= Data for processing =

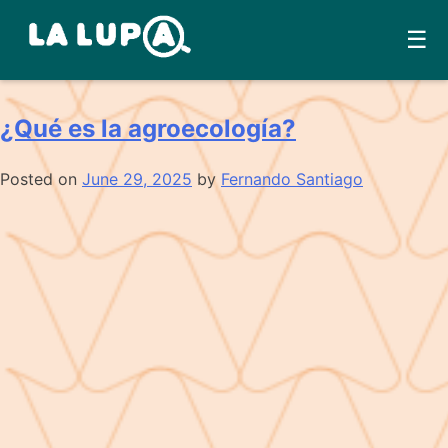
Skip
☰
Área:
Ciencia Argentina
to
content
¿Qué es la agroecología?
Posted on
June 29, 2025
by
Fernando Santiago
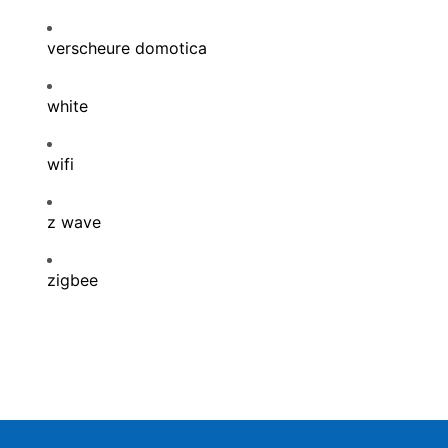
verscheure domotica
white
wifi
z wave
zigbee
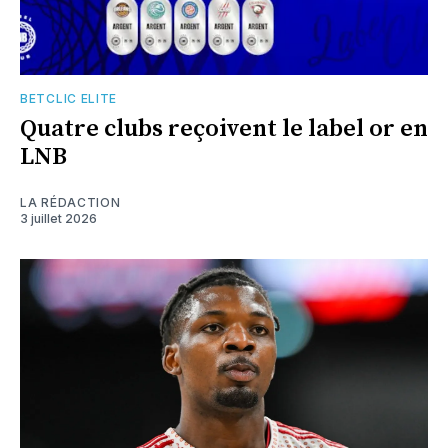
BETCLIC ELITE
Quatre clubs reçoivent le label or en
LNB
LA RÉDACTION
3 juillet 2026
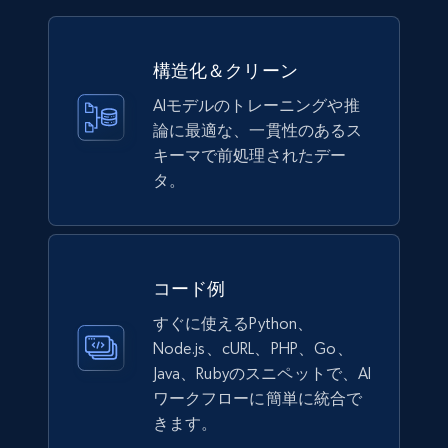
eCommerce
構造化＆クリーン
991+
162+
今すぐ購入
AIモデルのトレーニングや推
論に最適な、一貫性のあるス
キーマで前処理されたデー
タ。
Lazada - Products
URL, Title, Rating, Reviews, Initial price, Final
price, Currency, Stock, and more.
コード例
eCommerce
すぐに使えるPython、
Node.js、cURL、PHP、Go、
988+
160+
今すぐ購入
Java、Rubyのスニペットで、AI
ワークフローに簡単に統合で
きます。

= Your task =
Please restate the entries word for word. Skip the pictures.

= Response below =
Skip
☰
Área:
Ciencia Argentina
to
content
¿Qué es la agroecología?
Posted on
June 29, 2025
by
Fernando Santiago
verscheure domotica
white
wifi
z wave
zigbee
BETCLIC ELITE
Quatre clubs reçoivent le label or en
LNB
LA RÉDACTION
3 juillet 2026
eCommerce
構造化＆クリーン
991+
162+
今すぐ購入
AIモデルのトレーニングや推
論に最適な、一貫性のあるス
キーマで前処理されたデー
タ。
Lazada - Products
URL, Title, Rating, Reviews, Initial price, Final
price, Currency, Stock, and more.
コード例
eCommerce
すぐに使えるPython、
Node.js、cURL、PHP、Go、
988+
160+
今すぐ購入
Java、Rubyのスニペットで、AI
ワークフローに簡単に統合で
きます。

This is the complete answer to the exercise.